# EXERCISE
In the records below, tally the lines that contain the word "scratches" and give only that number.

BEGIN WORKING DATA

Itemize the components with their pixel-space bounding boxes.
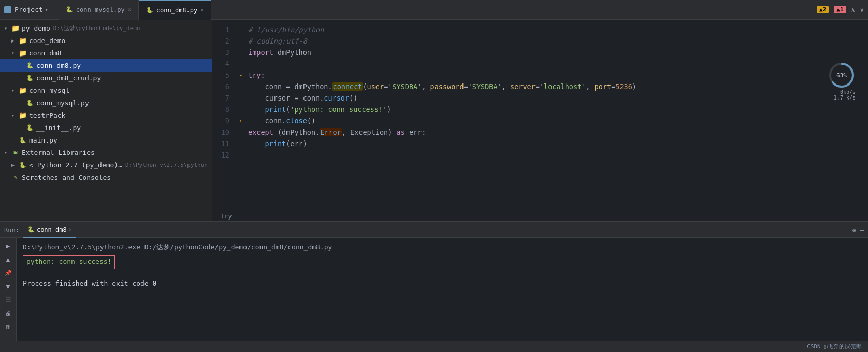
tab-conn-dm8-close[interactable]: × bbox=[200, 7, 204, 13]
python27-label: < Python 2.7 (py_demo) > bbox=[29, 161, 122, 169]
sidebar-item-conn-dm8-crud-py[interactable]: ▶ 🐍 conn_dm8_crud.py bbox=[0, 72, 212, 84]
line-gutter-8 bbox=[236, 104, 246, 115]
run-tab-close[interactable]: × bbox=[69, 227, 72, 232]
run-panel-toolbar: ▶ ▲ 📌 ▼ ☰ 🖨 🗑 bbox=[0, 238, 17, 341]
python27-icon: 🐍 bbox=[19, 161, 27, 169]
sidebar-item-scratches[interactable]: ▶ ✎ Scratches and Consoles bbox=[0, 171, 212, 184]
tab-conn-mysql-close[interactable]: × bbox=[128, 7, 131, 12]
tab-conn-mysql-label: conn_mysql.py bbox=[76, 6, 125, 13]
code-line-9: 9 ▸ conn.close() bbox=[212, 115, 868, 126]
run-pin-button[interactable]: 📌 bbox=[3, 267, 14, 278]
run-filter-button[interactable]: ☰ bbox=[3, 294, 14, 305]
sidebar-item-testrpack-folder[interactable]: ▾ 📁 testrPack bbox=[0, 109, 212, 121]
error-badge[interactable]: ▲1 bbox=[834, 6, 846, 13]
run-success-line: python: conn success! bbox=[23, 255, 862, 273]
run-tab-icon: 🐍 bbox=[27, 226, 35, 233]
sidebar-item-python27[interactable]: ▶ 🐍 < Python 2.7 (py_demo) > D:\Python_v… bbox=[0, 159, 212, 171]
code-line-1: 1 # !/usr/bin/python bbox=[212, 24, 868, 35]
warning-badge[interactable]: ▲2 bbox=[817, 6, 829, 13]
scratches-label: Scratches and Consoles bbox=[22, 174, 111, 181]
progress-circle-svg: 63% bbox=[828, 61, 856, 89]
line-code-7: cursor = conn.cursor() bbox=[246, 92, 868, 104]
code-line-6: 6 conn = dmPython.connect(user='SYSDBA',… bbox=[212, 81, 868, 92]
code-demo-folder-icon: 📁 bbox=[19, 36, 27, 45]
editor-content[interactable]: 1 # !/usr/bin/python 2 # coding:utf-8 3 … bbox=[212, 20, 868, 210]
python27-arrow: ▶ bbox=[11, 162, 19, 168]
circle-indicator-container: 63% 0kb/s 1.7 k/s bbox=[828, 61, 856, 91]
project-dropdown[interactable]: Project ▾ bbox=[15, 6, 48, 13]
sidebar-item-external-libs[interactable]: ▾ ⊞ External Libraries bbox=[0, 146, 212, 159]
line-gutter-9: ▸ bbox=[236, 115, 246, 126]
py-demo-folder-icon: 📁 bbox=[11, 24, 20, 32]
line-gutter-11 bbox=[236, 138, 246, 149]
sidebar-item-code-demo[interactable]: ▶ 📁 code_demo bbox=[0, 34, 212, 47]
run-cmd-line: D:\Python_v\2.7.5\python2.exe D:/达梦/pyth… bbox=[23, 242, 862, 253]
run-exit-line: Process finished with exit code 0 bbox=[23, 278, 862, 289]
line-gutter-12 bbox=[236, 149, 246, 161]
sidebar-item-conn-mysql-folder[interactable]: ▾ 📁 conn_mysql bbox=[0, 84, 212, 96]
line-code-1: # !/usr/bin/python bbox=[246, 24, 868, 35]
tab-conn-dm8-label: conn_dm8.py bbox=[156, 7, 197, 14]
run-down-button[interactable]: ▼ bbox=[3, 280, 14, 292]
line-code-12 bbox=[246, 149, 868, 161]
code-line-7: 7 cursor = conn.cursor() bbox=[212, 92, 868, 104]
sidebar-content: ▾ 📁 py_demo D:\达梦\pythonCode\py_demo ▶ 📁… bbox=[0, 20, 212, 221]
line-num-3: 3 bbox=[212, 47, 236, 58]
line-gutter-10 bbox=[236, 126, 246, 138]
tab-conn-dm8[interactable]: 🐍 conn_dm8.py × bbox=[139, 0, 212, 20]
breadcrumb-text: try bbox=[221, 213, 232, 220]
status-bar: CSDN @飞奔的屎壳郎 bbox=[0, 341, 868, 352]
conn-dm8-crud-py-label: conn_dm8_crud.py bbox=[36, 74, 101, 82]
conn-mysql-folder-label: conn_mysql bbox=[29, 87, 69, 94]
run-play-button[interactable]: ▶ bbox=[3, 240, 14, 251]
tab-bar: 🐍 conn_mysql.py × 🐍 conn_dm8.py × bbox=[59, 0, 817, 20]
run-trash-button[interactable]: 🗑 bbox=[3, 321, 14, 332]
chevron-down-icon[interactable]: ∨ bbox=[860, 6, 864, 13]
line-code-11: print(err) bbox=[246, 138, 868, 149]
sidebar-item-main-py[interactable]: ▶ 🐍 main.py bbox=[0, 134, 212, 146]
code-demo-label: code_demo bbox=[29, 37, 65, 45]
python27-path: D:\Python_v\2.7.5\python bbox=[125, 162, 208, 168]
sidebar-item-conn-dm8-folder[interactable]: ▾ 📁 conn_dm8 bbox=[0, 47, 212, 59]
run-tab-conn-dm8[interactable]: 🐍 conn_dm8 × bbox=[23, 222, 76, 238]
line-num-8: 8 bbox=[212, 104, 236, 115]
line-gutter-3 bbox=[236, 47, 246, 58]
line-num-4: 4 bbox=[212, 58, 236, 69]
run-label: Run: bbox=[4, 227, 19, 234]
run-panel-body: ▶ ▲ 📌 ▼ ☰ 🖨 🗑 D:\Python_v\2.7.5\python2.… bbox=[0, 238, 868, 341]
sidebar-item-py-demo[interactable]: ▾ 📁 py_demo D:\达梦\pythonCode\py_demo bbox=[0, 22, 212, 34]
speed-2: 1.7 k/s bbox=[834, 95, 856, 101]
sidebar: ▾ 📁 py_demo D:\达梦\pythonCode\py_demo ▶ 📁… bbox=[0, 20, 212, 221]
editor-area: 1 # !/usr/bin/python 2 # coding:utf-8 3 … bbox=[212, 20, 868, 221]
conn-dm8-folder-arrow: ▾ bbox=[11, 50, 19, 56]
main-area: ▾ 📁 py_demo D:\达梦\pythonCode\py_demo ▶ 📁… bbox=[0, 20, 868, 221]
svg-text:63%: 63% bbox=[836, 72, 847, 79]
ext-libs-icon: ⊞ bbox=[11, 148, 20, 157]
line-code-10: except (dmPython.Error, Exception) as er… bbox=[246, 126, 868, 138]
sidebar-item-conn-mysql-py[interactable]: ▶ 🐍 conn_mysql.py bbox=[0, 96, 212, 109]
line-gutter-4 bbox=[236, 58, 246, 69]
line-num-11: 11 bbox=[212, 138, 236, 149]
sidebar-item-conn-dm8-py[interactable]: ▶ 🐍 conn_dm8.py bbox=[0, 59, 212, 72]
project-icon bbox=[4, 6, 11, 13]
code-line-12: 12 bbox=[212, 149, 868, 161]
run-panel: Run: 🐍 conn_dm8 × ⚙ — ▶ ▲ 📌 ▼ ☰ 🖨 🗑 D:\P… bbox=[0, 221, 868, 341]
conn-dm8-folder-label: conn_dm8 bbox=[29, 49, 62, 57]
run-panel-header: Run: 🐍 conn_dm8 × ⚙ — bbox=[0, 222, 868, 238]
run-spacer bbox=[23, 273, 862, 278]
conn-dm8-folder-icon: 📁 bbox=[19, 49, 27, 57]
tab-conn-mysql[interactable]: 🐍 conn_mysql.py × bbox=[59, 0, 139, 20]
run-print-button[interactable]: 🖨 bbox=[3, 307, 14, 319]
run-panel-gear-icon[interactable]: ⚙ bbox=[852, 227, 856, 234]
line-num-6: 6 bbox=[212, 81, 236, 92]
run-success-text: python: conn success! bbox=[23, 255, 115, 269]
code-line-8: 8 print('python: conn success!') bbox=[212, 104, 868, 115]
run-up-button[interactable]: ▲ bbox=[3, 254, 14, 265]
line-num-5: 5 bbox=[212, 69, 236, 81]
sidebar-item-init-py[interactable]: ▶ 🐍 __init__.py bbox=[0, 121, 212, 134]
chevron-up-icon[interactable]: ∧ bbox=[851, 6, 855, 13]
ext-libs-label: External Libraries bbox=[22, 149, 95, 157]
run-panel-dash-icon[interactable]: — bbox=[860, 227, 864, 234]
main-py-icon: 🐍 bbox=[19, 136, 27, 144]
tab-conn-mysql-icon: 🐍 bbox=[66, 6, 73, 13]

END WORKING DATA

# RESPONSE AREA
2